Having spent a fair chunk of my blogging time yesterday talking about rating scales, this Financial Times piece came as an eye-opener.
“Practice does not help. Neither, surprisingly, does varying the gaps in the scale: it’s no easier to distinguish five sounds between “very loud” and “very quiet” than between “fairly loud” and “fairly quiet”. Some people have perfect pitch and can transcend these limits when it comes to musical tones, but there seem to be few other exceptions. No wonder so many reviews use a scale of one to five stars.”
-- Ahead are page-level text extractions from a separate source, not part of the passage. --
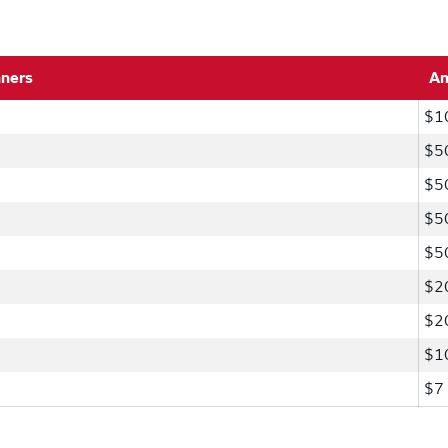
nners
A
$1
$5
$5
$5
$5
$2
$2
$1
$7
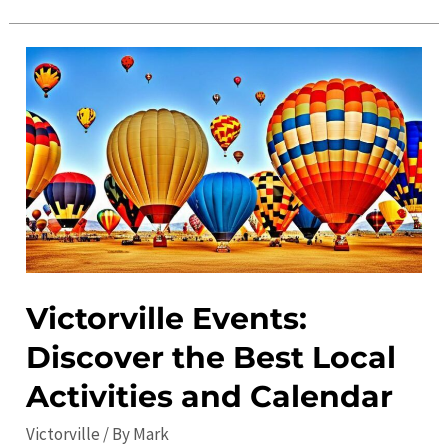
the
Top
Places
to
Visit
in
Victorville:
Must-
See
Attractions
and
Victorville Events:
Hidden
Discover the Best Local
Gems
Activities and Calendar
Victorville
/ By
Mark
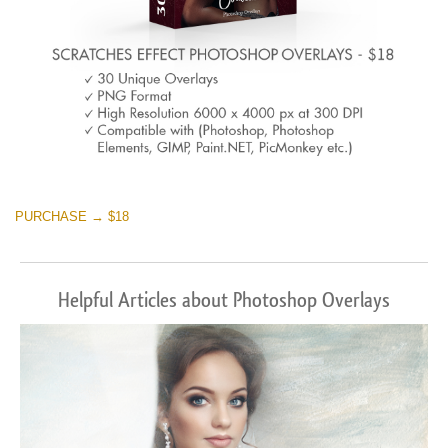
PURCHASE → $18
Helpful Articles about Photoshop Overlays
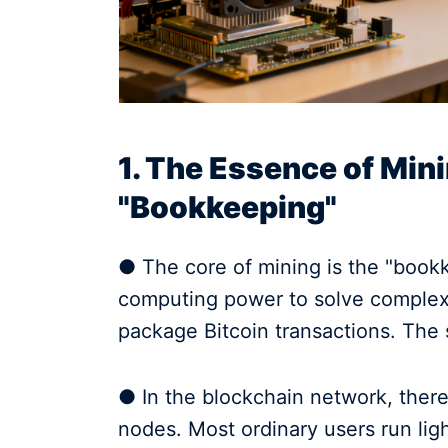
1. The Essence of Min
"Bookkeeping"
● The core of mining is the "book
computing power to solve complex 
package Bitcoin transactions. The 
● In the blockchain network, there
nodes. Most ordinary users run lig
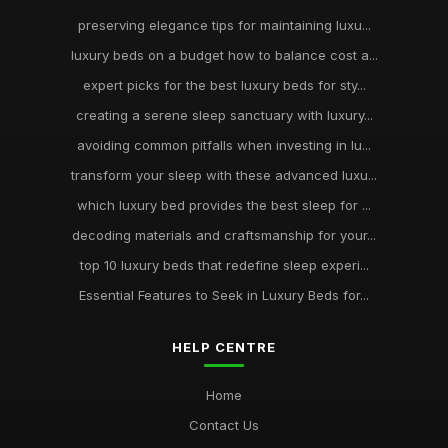
preserving elegance tips for maintaining luxu...
luxury beds on a budget how to balance cost a...
expert picks for the best luxury beds for sty...
creating a serene sleep sanctuary with luxury...
avoiding common pitfalls when investing in lu...
transform your sleep with these advanced luxu...
which luxury bed provides the best sleep for ...
decoding materials and craftsmanship for your...
top 10 luxury beds that redefine sleep experi...
Essential Features to Seek in Luxury Beds for...
HELP CENTRE
Home
Contact Us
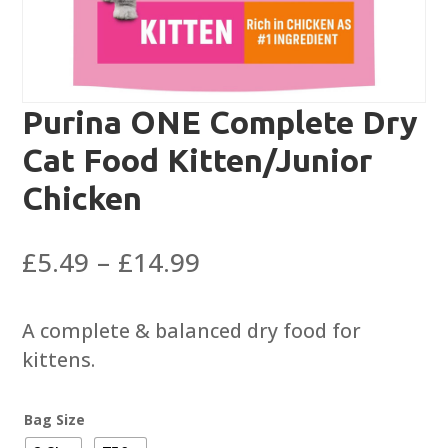
Purina ONE Complete Dry
Cat Food Kitten/Junior
Chicken
Price
£
5.49
–
£
14.99
range:
£5.49
A complete & balanced dry food for
through
kittens.
£14.99
Bag Size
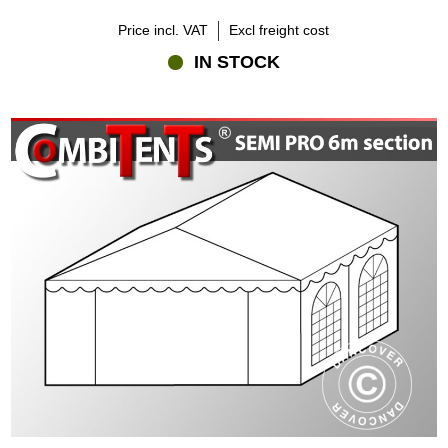
Price incl. VAT
Excl freight cost
IN STOCK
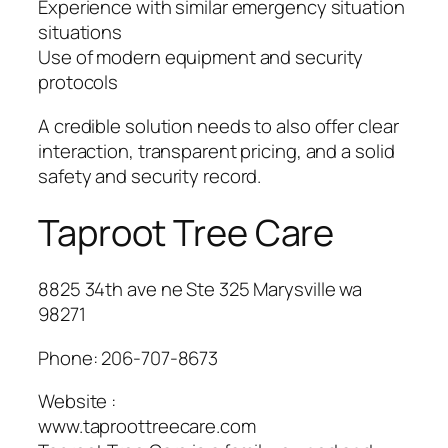
Experience with similar emergency situation
situations
Use of modern equipment and security
protocols
A credible solution needs to also offer clear
interaction, transparent pricing, and a solid
safety and security record.
Taproot Tree Care
8825 34th ave ne Ste 325 Marysville wa
98271
Phone:
206-707-8673
Website :
www.taproottreecare.com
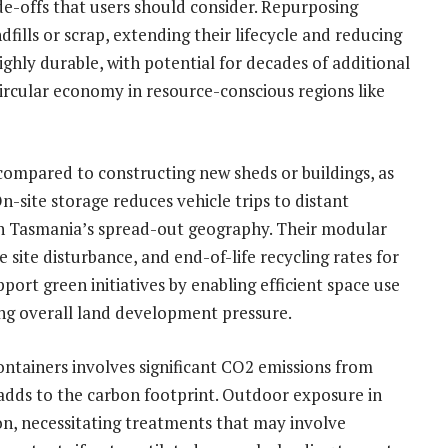
e-offs that users should consider. Repurposing
fills or scrap, extending their lifecycle and reducing
ghly durable, with potential for decades of additional
ircular economy in resource-conscious regions like
compared to constructing new sheds or buildings, as
-site storage reduces vehicle trips to distant
t in Tasmania’s spread-out geography. Their modular
 site disturbance, and end-of-life recycling rates for
pport green initiatives by enabling efficient space use
ering overall land development pressure.
containers involves significant CO2 emissions from
adds to the carbon footprint. Outdoor exposure in
ion, necessitating treatments that may involve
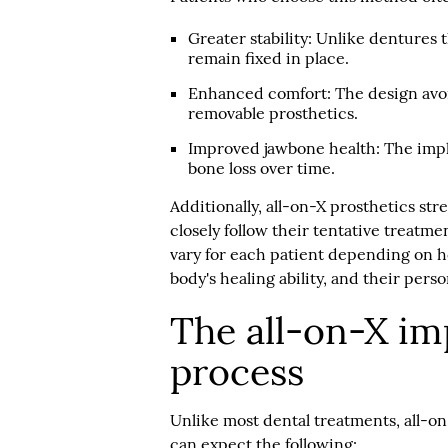
Greater stability:
Unlike dentures th
remain fixed in place.
Enhanced comfort:
The design avo
removable prosthetics.
Improved jawbone health:
The impl
bone loss over time.
Additionally, all-on-X prosthetics str
closely follow their tentative treatme
vary for each patient depending on ho
body's healing ability, and their pers
The all-on-X im
process
Unlike most dental treatments, all-on
can expect the following:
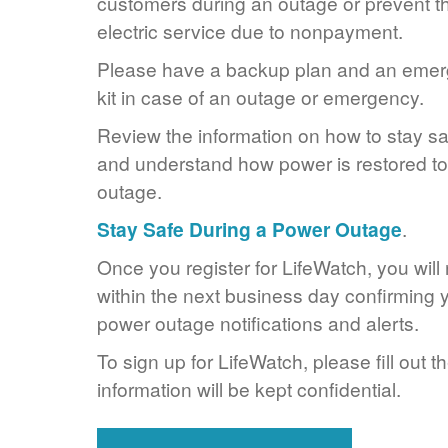
customers during an outage or prevent the
electric service due to nonpayment.
Please have a backup plan and an eme
kit in case of an outage or emergency.
Review the information on how to stay s
and understand how power is restored to 
outage.
Stay Safe During a Power Outage
.
Once you register for LifeWatch, you will
within the next business day confirming y
power outage notifications and alerts.
To sign up for LifeWatch, please fill out t
information will be kept confidential.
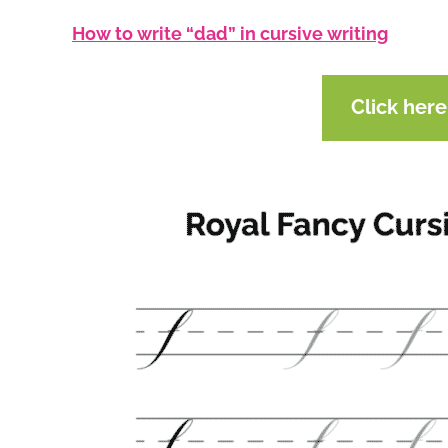
How to write “dad” in cursive writing
Click her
If true this would not only explain why so many reviews use a scale of one to five stars, but why – when presented with a wider scale – reviewers tend to cluster in the middle or at one end of it. Sadly the FT is somewhat vague about citing its sources in this piece.
Here is my own experiential contribution to scale research – which bears this out to some extent. On Popular, as you know, I have a 1 to 10 scale, and there’s a fair amount of discrimination within it. But my internal method of alloting marks tends to be:
1. Go on instinct whether a record is good (6-10) or not good (1-5).
2. Discriminate within those ranges.
So I’m still using the five-degrees rule, I’m just chunking records into subcategories before applying it. This is also what I do when ordering end-of-year lists by the way (yes, we’re getting deep into Hornby territory here!): I put everything into 4 or 5 baskets, then sort within each basket until I get granularity.
I suspect this is an iterative process – i.e. the Pitchfork 101 point scale LOOKS ridiculous, but not if the reviewers use a series of decisions to differentiate. Is this good Y/N? Is it a 6/7/8/9/10? Is it a high or low 7? Is it 7.1 7.2 7.3? OK, it’s still ridiculous. I love using it though!